═════ Source data

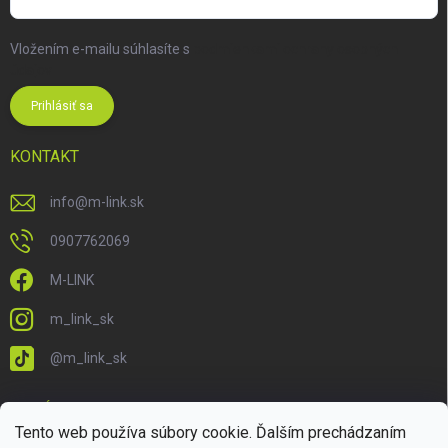
Vložením e-mailu súhlasíte s
podmienkami ochrany osobných
údajov
Prihlásiť sa
KONTAKT
info
@
m-link.sk
0907762069
M-LINK
m_link_sk
@m_link_sk
PRIJÍMAME ONLINE PLATBY
Tento web používa súbory cookie. Ďalším prechádzaním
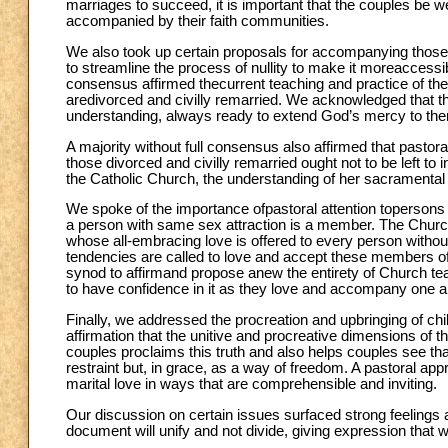
marriages to succeed, it is important that the couples be w
accompanied by their faith communities.
We also took up certain proposals for accompanying those 
to streamline the process of nullity to make it moreaccessi
consensus affirmed thecurrent teaching and practice of the
aredivorced and civilly remarried. We acknowledged that t
understanding, always ready to extend God’s mercy to the
A majority without full consensus also affirmed that pastor
those divorced and civilly remarried ought not to be left to
the Catholic Church, the understanding of her sacramental ord
We spoke of the importance ofpastoral attention topersons 
a person with same sex attraction is a member. The Church
whose all-embracing love is offered to every person witho
tendencies are called to love and accept these members of 
synod to affirmand propose anew the entirety of Church t
to have confidence in it as they love and accompany one ano
Finally, we addressed the procreation and upbringing of chil
affirmation that the unitive and procreative dimensions of 
couples proclaims this truth and also helps couples see t
restraint but, in grace, as a way of freedom. A pastoral app
marital love in ways that are comprehensible and inviting.
Our discussion on certain issues surfaced strong feelings a
document will unify and not divide, giving expression that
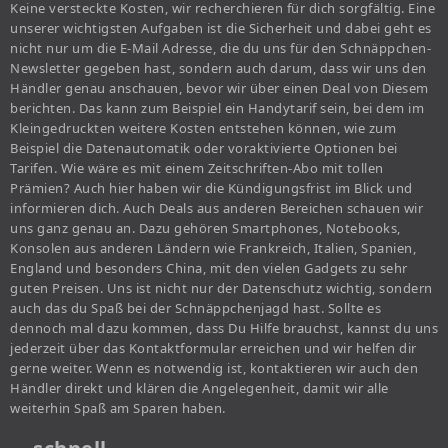
Keine versteckte Kosten, wir recherchieren für dich sorgfältig. Eine
unserer wichtigsten Aufgaben ist die Sicherheit und dabei geht es
nicht nur um die E-Mail Adresse, die du uns für den Schnäppchen-
Newsletter gegeben hast, sondern auch darum, dass wir uns den
Händler genau anschauen, bevor wir über einen Deal von Diesem
berichten. Das kann zum Beispiel ein Handytarif sein, bei dem im
Kleingedruckten weitere Kosten entstehen können, wie zum
Beispiel die Datenautomatik oder voraktivierte Optionen bei
Tarifen. Wie wäre es mit einem Zeitschriften-Abo mit tollen
Prämien? Auch hier haben wir die Kündigungsfrist im Blick und
informieren dich. Auch Deals aus anderen Bereichen schauen wir
uns ganz genau an. Dazu gehören Smartphones, Notebooks,
Konsolen aus anderen Ländern wie Frankreich, Italien, Spanien,
England und besonders China, mit den vielen Gadgets zu sehr
guten Preisen. Uns ist nicht nur der Datenschutz wichtig, sondern
auch das du Spaß bei der Schnäppchenjagd hast. Sollte es
dennoch mal dazu kommen, dass Du Hilfe brauchst, kannst du uns
jederzeit über das Kontaktformular erreichen und wir helfen dir
gerne weiter. Wenn es notwendig ist, kontaktieren wir auch den
Händler direkt und klären die Angelegenheit, damit wir alle
weiterhin Spaß am Sparen haben.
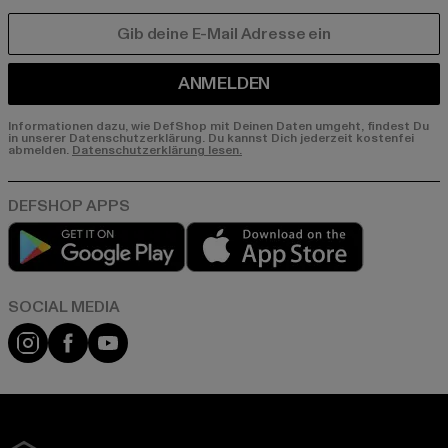
E-MAIL
ANMELDEN
Informationen dazu, wie DefShop mit Deinen Daten umgeht, findest Du
in unserer Datenschutzerklärung. Du kannst Dich jederzeit kostenfei
abmelden.
Datenschutzerklärung lesen.
Play market
App store
Instagram
Facebook
YouTube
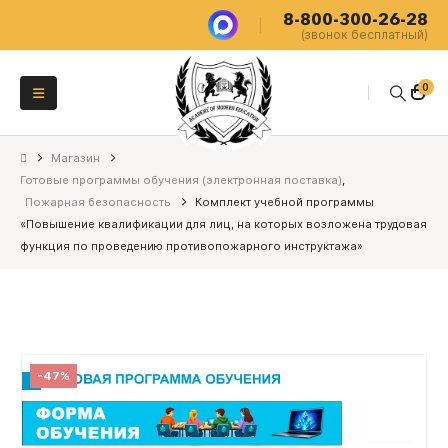
8-800-300-26-28
(звонок бесплатный)
0
Магазин
Готовые программы обучения (электронная поставка)
,
Пожарная безопасность
Комплект учебной программы
«Повышение квалификации для лиц, на которых возложена трудовая
функция по проведению противопожарного инструктажа»
-47%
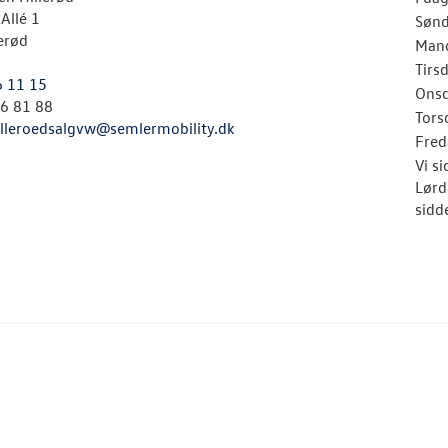
Allé 1
Søn
erød
Man
Tirs
6 11 15
Ons
26 81 88
Tors
illeroedsalgvw@semlermobility.dk
Fred
Vi s
Lørd
sidde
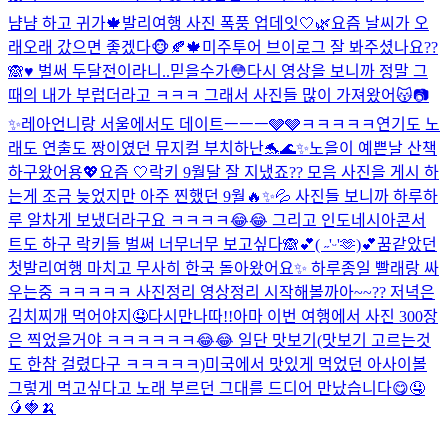
냠냠 하고 귀가🍁
발리여행 사진 폭풍 업데잇🤍🌿
요즘 날씨가 오
래오래 갔으면 좋겠다🐵🍂🍁
미주투어 브이로그 잘 봐주셨나요??
🙈♥️ 벌써 두달전이라니..믿을수가😳다시 영상을 보니까 정말 그
때의 내가 부럽더라고 ㅋㅋㅋ 그래서 사진들 많이 가져왔어😽📷
✨
레아언니랑 서울에서도 데이트ㅡㅡㅡ🩶🩶ㅋㅋㅋㅋㅋ
연기도 노
래도 연출도 짱이였던 뮤지컬 부치하난🐬🌊✨
노을이 예쁜날 산책
하구왔어용💖
요즘 🤍
락키 9월달 잘 지냈죠?? 모음 사진을 게시 하
는게 조금 늦었지만 아주 찐했던 9월🔥✨💦 사진들 보니까 하루하
루 알차게 보냈더라구요 ㅋㅋㅋㅋ😂😂 그리고 인도네시아콘서
트도 하구 락키들 벌써 너무너무 보고싶다🙈💕
( ˶'ᵕ'🫶)💕
꿈같았던
첫발리여행 마치고 무사히 한국 돌아왔어요✨ 하루종일 빨래랑 싸
우는중 ㅋㅋㅋㅋㅋ 사진정리 영상정리 시작해볼까아~~?? 저녁은
김치찌개 먹어야지🤤
다시만나따!!
아마 이번 여행에서 사진 300장
은 찍었을거야 ㅋㅋㅋㅋㅋㅋ😂😂 일단 맛보기(맛보기 고르는것
도 한참 걸렸다구 ㅋㅋㅋㅋㅋ)
미국에서 맛있게 먹었던 아사이볼
그렇게 먹고싶다고 노래 부르던 그대를 드디어 만났습니다😋🤤
🥭🍓🍌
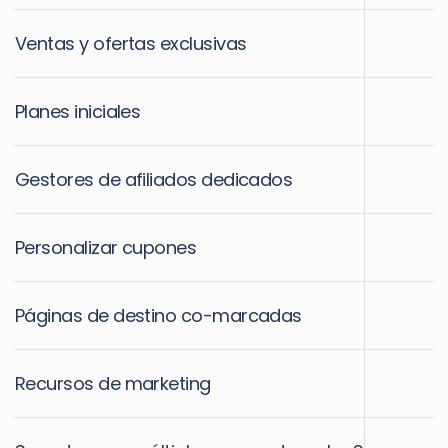
Ventas y ofertas exclusivas
Planes iniciales
Gestores de afiliados dedicados
Personalizar cupones
Páginas de destino co-marcadas
Recursos de marketing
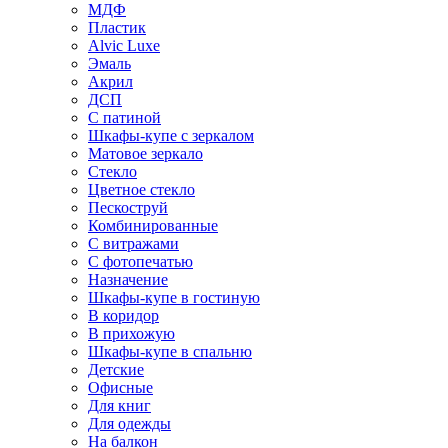
МДФ
Пластик
Alvic Luxe
Эмаль
Акрил
ДСП
С патиной
Шкафы-купе с зеркалом
Матовое зеркало
Стекло
Цветное стекло
Пескоструй
Комбинированные
С витражами
С фотопечатью
Назначение
Шкафы-купе в гостиную
В коридор
В прихожую
Шкафы-купе в спальню
Детские
Офисные
Для книг
Для одежды
На балкон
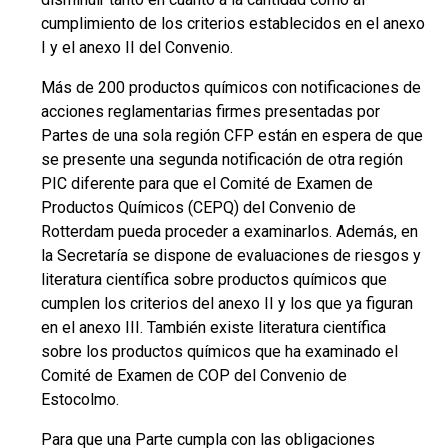
cumplimiento de los criterios establecidos en el anexo
I y el anexo II del Convenio.
Más de 200 productos químicos con notificaciones de
acciones reglamentarias firmes presentadas por
Partes de una sola región CFP están en espera de que
se presente una segunda notificación de otra región
PIC diferente para que el Comité de Examen de
Productos Químicos (CEPQ) del Convenio de
Rotterdam pueda proceder a examinarlos. Además, en
la Secretaría se dispone de evaluaciones de riesgos y
literatura científica sobre productos químicos que
cumplen los criterios del anexo II y los que ya figuran
en el anexo III. También existe literatura científica
sobre los productos químicos que ha examinado el
Comité de Examen de COP del Convenio de
Estocolmo.
Para que una Parte cumpla con las obligaciones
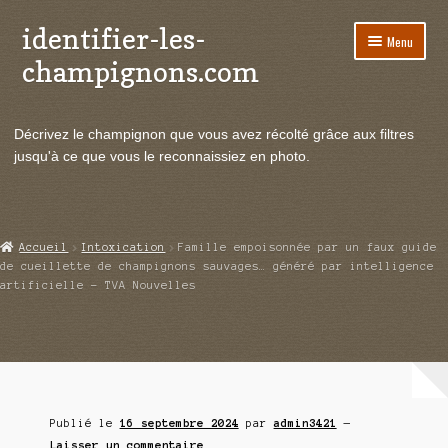
identifier-les-
Aller
Aller
Menu
à
au
champignons.com
la
contenu
navigation
Ouvrir
Espèces de champignons
le
Décrivez le champignon que vous avez récolté grâce aux filtres
menu
Ouvrir
Actualités
jusqu'à ce que vous le reconnaissiez en photo.
enfant
le
menu
Ouvrir
Poussées en temps réel
enfant
le
menu
Ouvrir
Echanges et contacts
Accueil
Intoxication
Famille empoisonnée par un faux guide
enfant
le
de cueillette de champignons sauvages… généré par intelligence
menu
artificielle – TVA Nouvelles
Ouvrir
Mycologie
enfant
le
menu
enfant
Publié le
16 septembre 2024
par
admin3421
—
Laisser un commentaire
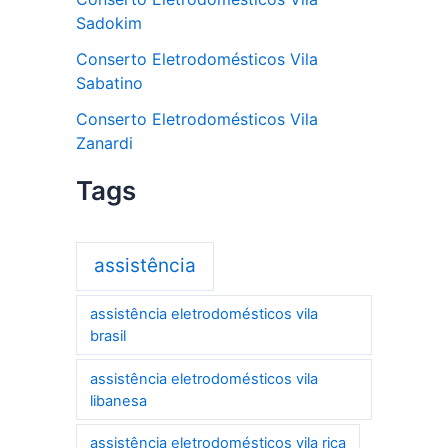
Sadokim
Conserto Eletrodomésticos Vila
Sabatino
Conserto Eletrodomésticos Vila
Zanardi
Tags
assistência
assistência eletrodomésticos vila
brasil
assistência eletrodomésticos vila
libanesa
assistência eletrodomésticos vila rica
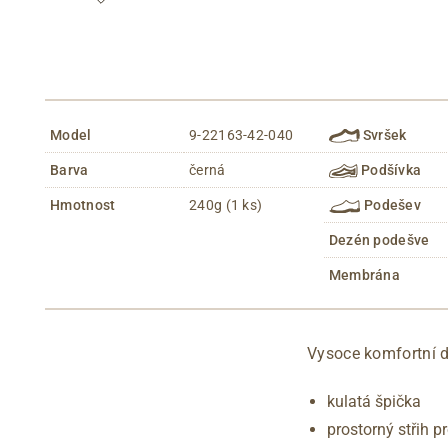
Model
9-22163-42-040
Svršek
Barva
černá
Podšívka
Hmotnost
240g (1 ks)
Podešev
Dezén podešve
Membrána
Vysoce komfortní 
kulatá špička
prostorný střih 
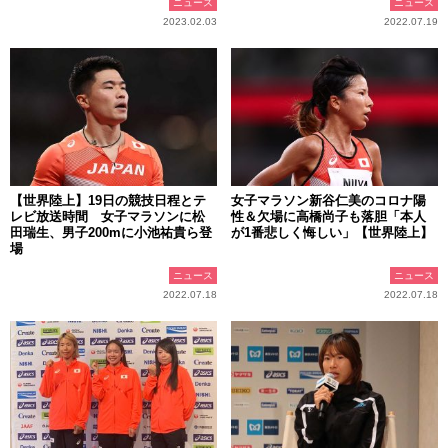
ニュース
ニュース
2023.02.03
2022.07.19
【世界陸上】19日の競技日程とテ
女子マラソン新谷仁美のコロナ陽
レビ放送時間 女子マラソンに松
性＆欠場に高橋尚子も落胆「本人
田瑞生、男子200mに小池祐貴ら登
が1番悲しく悔しい」【世界陸上】
場
ニュース
ニュース
2022.07.18
2022.07.18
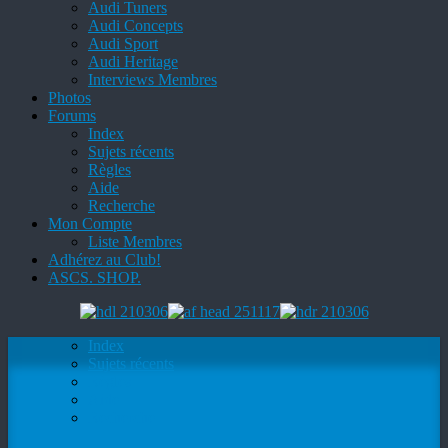
Audi Tuners
Audi Concepts
Audi Sport
Audi Heritage
Interviews Membres
Photos
Forums
Index
Sujets récents
Règles
Aide
Recherche
Mon Compte
Liste Membres
Adhérez au Club!
ASCS. SHOP.
Index
Sujets récents
Règles
Aide
Recherche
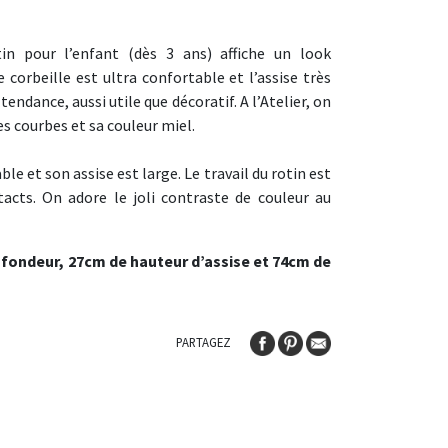
tin pour l’enfant (dès 3 ans) affiche un look
orbeille est ultra confortable et l’assise très
tendance, aussi utile que décoratif. A l’Atelier, on
s courbes et sa couleur miel.
ble et son assise est large. Le travail du rotin est
ntacts. On adore le joli contraste de couleur au
ofondeur, 27cm de hauteur d’assise et 74cm de
PARTAGEZ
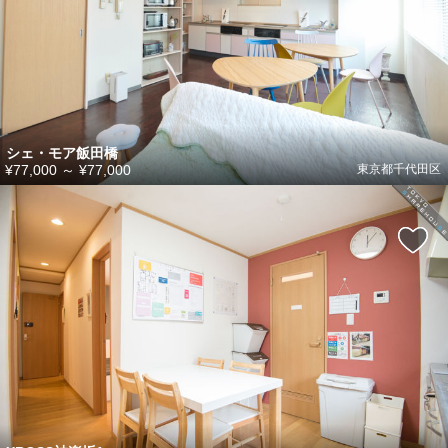
シェ・モア飯田橋
¥77,000
～
¥77,000
東京都千代田区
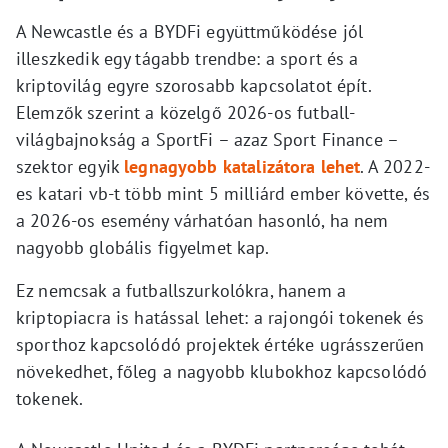
A Newcastle és a BYDFi együttműködése jól
illeszkedik egy tágabb trendbe: a sport és a
kriptovilág egyre szorosabb kapcsolatot épít.
Elemzők szerint a közelgő 2026-os futball-
világbajnokság a SportFi – azaz Sport Finance –
szektor egyik
legnagyobb katalizátora lehet
. A 2022-
es katari vb-t több mint 5 milliárd ember követte, és
a 2026-os esemény várhatóan hasonló, ha nem
nagyobb globális figyelmet kap.
Ez nemcsak a futballszurkolókra, hanem a
kriptopiacra is hatással lehet: a rajongói tokenek és
sporthoz kapcsolódó projektek értéke ugrásszerűen
növekedhet, főleg a nagyobb klubokhoz kapcsolódó
tokenek.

══════════

Please reproduce, exactly and only, the lines from the line containing "田瑞生、男子200mに小池祐貴ら登" through the last line of the material above, minus any pictures.

◆ Response for this exercise
田瑞生、男子200mに小池祐貴ら登
が1番悲しく悔しい」【世界陸上】
場
ニュース
ニュース
2022.07.18
2022.07.18
Audi Tuners
Audi Concepts
Audi Sport
Audi Heritage
Interviews Membres
Photos
Forums
Index
Sujets récents
Règles
Aide
Recherche
Mon Compte
Liste Membres
Adhérez au Club!
ASCS. SHOP.
Index
Sujets récents
Règles
Aide
Recherche
tin pour l’enfant (dès 3 ans) affiche un look
orbeille est ultra confortable et l’assise très
tendance, aussi utile que décoratif. A l’Atelier, on
s courbes et sa couleur miel.
ble et son assise est large. Le travail du rotin est
ntacts. On adore le joli contraste de couleur au
ofondeur, 27cm de hauteur d’assise et 74cm de
PARTAGEZ
シェ・モア飯田橋
¥77,000
～
¥77,000
東京都千代田区
A Newcastle és a BYDFi együttműködése jól
illeszkedik egy tágabb trendbe: a sport és a
kriptovilág egyre szorosabb kapcsolatot épít.
Elemzők szerint a közelgő 2026-os futball-
világbajnokság a SportFi – azaz Sport Finance –
szektor egyik
legnagyobb katalizátora lehet
. A 2022-
es katari vb-t több mint 5 milliárd ember követte, és
a 2026-os esemény várhatóan hasonló, ha nem
nagyobb globális figyelmet kap.
Ez nemcsak a futballszurkolókra, hanem a
kriptopiacra is hatással lehet: a rajongói tokenek és
sporthoz kapcsolódó projektek értéke ugrásszerűen
növekedhet, főleg a nagyobb klubokhoz kapcsolódó
tokenek.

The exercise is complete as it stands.